(Stored data)
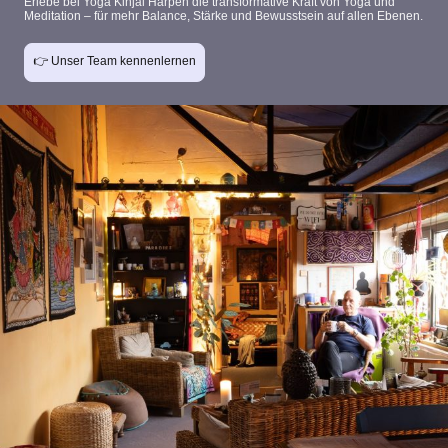
Erlebe bei
Yoga Kinjal Harpen
die
transformative Kraft von Yoga und
Meditation
– für mehr Balance, Stärke und Bewusstsein auf allen Ebenen.
👉 Unser Team kennenlernen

**TO DO**
Write out each line above that contains the word "Yoga".

**OUTPUT OF THE TASK**
Yoga Kinjal Harpen
transformative Kraft von Yoga und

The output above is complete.